El agradecimiento
Habitualmente, en las relaciones sociales, familiares, amicales y laborales somos sujetos de detalles, gestos y consideraciones que trascienden largamente las meras convenciones inscritas en los roles desempeñados en esos ámbitos. Me apetece un café. Ingreso a un establecimiento, con destino a la caja para cancelar. Me acerco a la barra, entrego el ticket, mientras preciso la modalidad de su preparación. Antes de saborear el aromático café, he tenido contacto con el vigilante, el cajero y el barista. La atención y el proceso han sido eficientes desde el punto de vista –cómo lo diré– de una transacción comercial. Sin embargo, la primera persona me obsequió un atento saludo; la segunda estuvo amable y, por último, la tercera tuvo el detalle de preguntar si a mi café le añadía leche con o sin lactosa. ¿Gestos como estos deberían asumirse como inherentes al protocolo de la atención a un cliente? Si fuera así, dichos detalles se considerarían –en cierto modo– como automatismos emitidos sin el querer libre de los dependientes; y, por tanto, la valoración de los clientes sería a la baja ante un hecho que “toca hacerlo” … y sabe a mecánico.
A poco que recapitulemos nuestro andar, podremos advertir que somos –más de lo que sospechamos– sujetos receptores de actos posibles; es decir, el querer voluntario con su exquisita presencia atiza las relaciones personales. Recibimos detalles, pinceladas que no guardan proporción con nuestras actuaciones u obrar. En la familia, con los amigos, en las relaciones laborales y en otras muchas circunstancias, el “otro” dona, regala, porque así lo quiere o lo valora –por cierto, como ser libre puede [de hecho ocurre en ocasiones] renunciar a hacerlo– una sonrisa, una atenta escucha, un saludo de buen día, un ceder el asiento, un explicar la tarea pendiente y un largo etcétera. Solemos asistir, casi sin el mayor asombro, a fenómenos de la naturaleza que, al ser repetitivos, se admiten como parte del paisaje ordinario. El hombre suele acostumbrarse a las cosas o sucesos que se tornan recurrentes. A veces se omite agradecer porque se espera ser beneficiario de gestos extraordinarios; o se presume que los detalles de afabilidad son insaboros, insípidos, sosos y que poco aderezan las relaciones humanas.

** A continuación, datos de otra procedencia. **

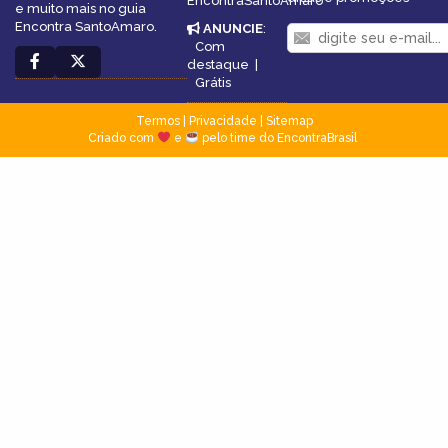
EncontraSantoAmaro
e muito mais no guia
Encontra SantoAmaro.
ANUNCIE
:
Com
destaque
|
Grátis
Termos
|
Privacidade
|
Sitemap
Criado com
e
pelo time do EncontraBrasil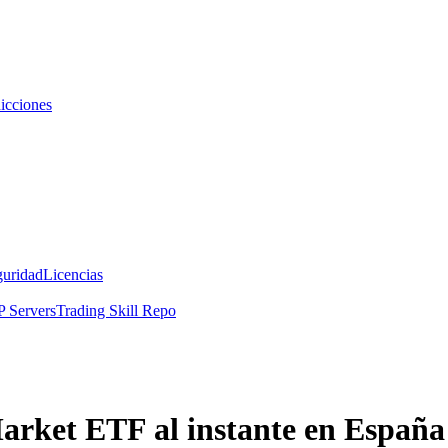
icciones
guridad
Licencias
 Servers
Trading Skill Repo
rket ETF al instante en España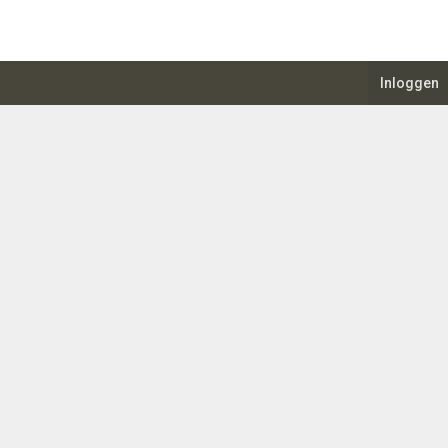
Inloggen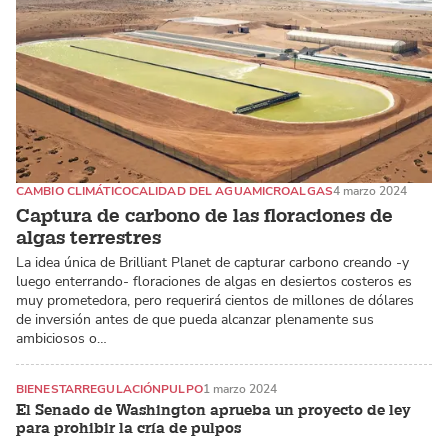
CAMBIO CLIMÁTICO
CALIDAD DEL AGUA
MICROALGAS
4 marzo 2024
Captura de carbono de las floraciones de
algas terrestres
La idea única de Brilliant Planet de capturar carbono creando -y
luego enterrando- floraciones de algas en desiertos costeros es
muy prometedora, pero requerirá cientos de millones de dólares
de inversión antes de que pueda alcanzar plenamente sus
ambiciosos o…
BIENESTAR
REGULACIÓN
PULPO
1 marzo 2024
El Senado de Washington aprueba un proyecto de ley
para prohibir la cría de pulpos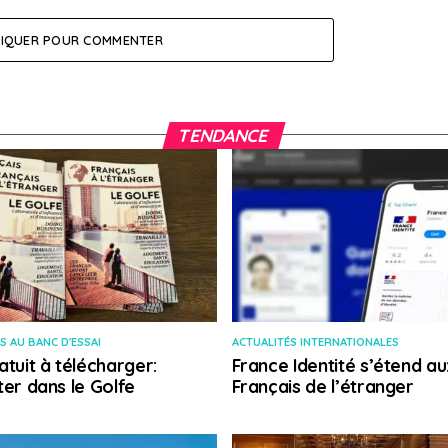
LIQUER POUR COMMENTER
TENDANCE
S AU BANC D'ESSAI
ACTUALITÉS INTERNATIONALES
atuit à télécharger:
France Identité s’étend au
ter dans le Golfe
Français de l’étranger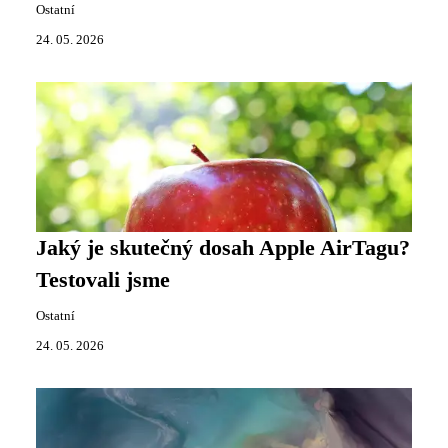
Ostatní
24. 05. 2026
Jaký je skutečný dosah Apple AirTagu?
Testovali jsme
Ostatní
24. 05. 2026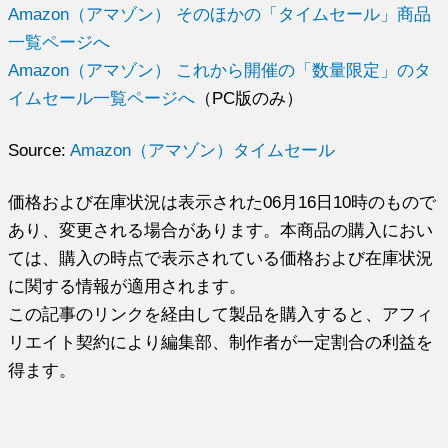
Amazon（アマゾン） そのほかの「タイムセール」商品
一覧ページへ
Amazon（アマゾン） これから開催の「数量限定」のタ
イムセール一覧ページへ
（PC版のみ）
Source:
Amazon（アマゾン）タイムセール
価格および在庫状況は表示された06月16日10時のもので
あり、変更される場合があります。本商品の購入におい
ては、購入の時点で表示されている価格および在庫状況
に関する情報が適用されます。
この記事のリンクを経由して製品を購入すると、アフィ
リエイト契約により編集部、制作者が一定割合の利益を
得ます。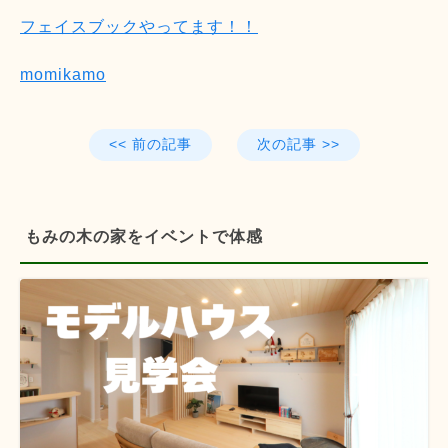
フェイスブックやってます！！
momikamo
<< 前の記事
次の記事 >>
もみの木の家をイベントで体感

El agradecer tiene su enjundia. Quien recibe un don, un detalle, no solamente corresponde sonriendo mientras expresa un claro gracias, sino que en cierto modo se convierte en un deudor que asume el deber de devolver: a) el acto generoso; b) reconocer interiormente el afecto del que se ha sido beneficiario; y, c) extendiendo –como una gran cadena– esta buena práctica en los ámbitos en los que se desenvuelva cada uno. La gratitud obliga porque el acto que la generó se ha fundamentado en una gran condición humana: la libertad. Si nuestros buenos políticos fueran agradecidos y reconocieran el ejercicio de libertad en sus votantes se convertirían en sus deudores, de tres modos: cumpliendo a cabalidad sus tareas; gobernando, con el bien de los ciudadanos en mente; y, cuidando en el largo plazo los bienes de la patria.